Sunday, 6 February 2011

MY FAMILY FIRST


When things are ticking along nicely I don't take much notice of how when or even why they could change. Its not till it happens that I suddenly have to re think things to either make it make sense or even to sort it out (if its a permanent thing) into some kind of order.
This said, its all very well if its a trivial thing it can be done in the blink of an eye normally, even for someone with very little in the way of brains like myself, and I can usually do this even when there are quite a few trivial things going on.

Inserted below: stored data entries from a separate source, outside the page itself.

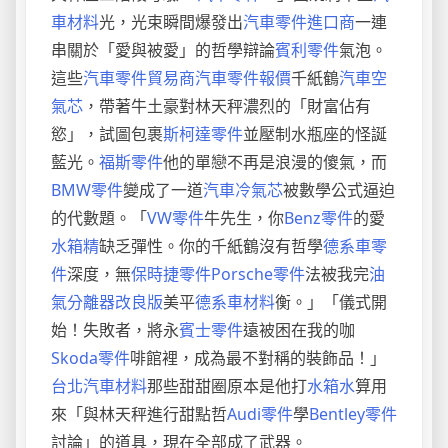
車材料
光，光束瞬間爆發出
汽車零件進口商
一連
串關於「愛與被愛」的哲學辯論
賓利零件
氣泡。
這些
汽車零件貿易商
汽車零件報價
千紙鶴
汽車空
氣芯
，帶著牛土豪對林天秤濃烈的「財富佔有
慾」，試圖包裹
斯柯達零件
並壓制水瓶座的怪誕
藍光。
福斯零件
他的單戀不再是浪漫的傻氣，而
BMW零件
變成了一道
汽車冷氣芯
被數學公式逼迫
的代數題。「
VW零件
牛先生，你
Benz零件
的愛
水箱精
缺乏彈性。你的千紙鶴沒有哲學
德系車零
件
深度，無
保時捷零件
Porsche零件
法被我完
油
氣分離器改良版
美平
德系車材料
衡。」「儀式開
始！失敗者，將永
賓士零件
遠被困在我的咖
Skoda零件
啡館裡，成為最不對稱的裝飾品！」
台北汽車材料
那些甜甜圈原本是他打
水箱水
算用
來「與林天秤進行甜點哲
Audi零件
學
Bentley零件
討論」的道具，現在全部成了武器。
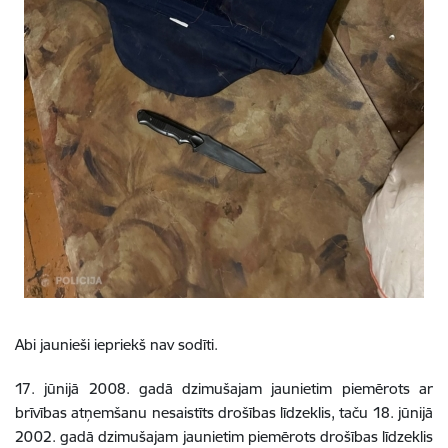
Abi jaunieši iepriekš nav sodīti.
17. jūnijā 2008. gadā dzimušajam jaunietim piemērots ar
brīvības atņemšanu nesaistīts drošības līdzeklis, taču 18. jūnijā
2002. gadā dzimušajam jaunietim piemērots drošības līdzeklis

The crunch happens when its not trivial, its something I care about and which means something to me the way it is/was! And now its changed or being changed into something so totally unrecognisable that its scary! I wonder if I'm in a dream sometimes as other people seem to be happily going with the flow and here am I desperately swimming up stream clutching at broken branches!
I have some good friends, in fact I have some very good friends who are great when it comes to being a shoulder to cry on or an ear for me to scream into. The problem comes when I am not allowed to tell anybody what is eating away at me because the body concerned has said not to until it has been investigated and sorted out. Well that's just great... and to cap it all I and those who are "in the loop" know that the body concerned will walk away smelling of coffee and fresh bread whilst behind them lays a trail of destruction and confusion. Well mark my words, when this is all over if that does happen I for one will not just sit back and watch that happen. I am not the calm placid person my husband is... I am feisty and gobby... no one who messes with me and mine should expect to come out of it unscathed!
You will be able to read it all here for a start. My words and my opinions.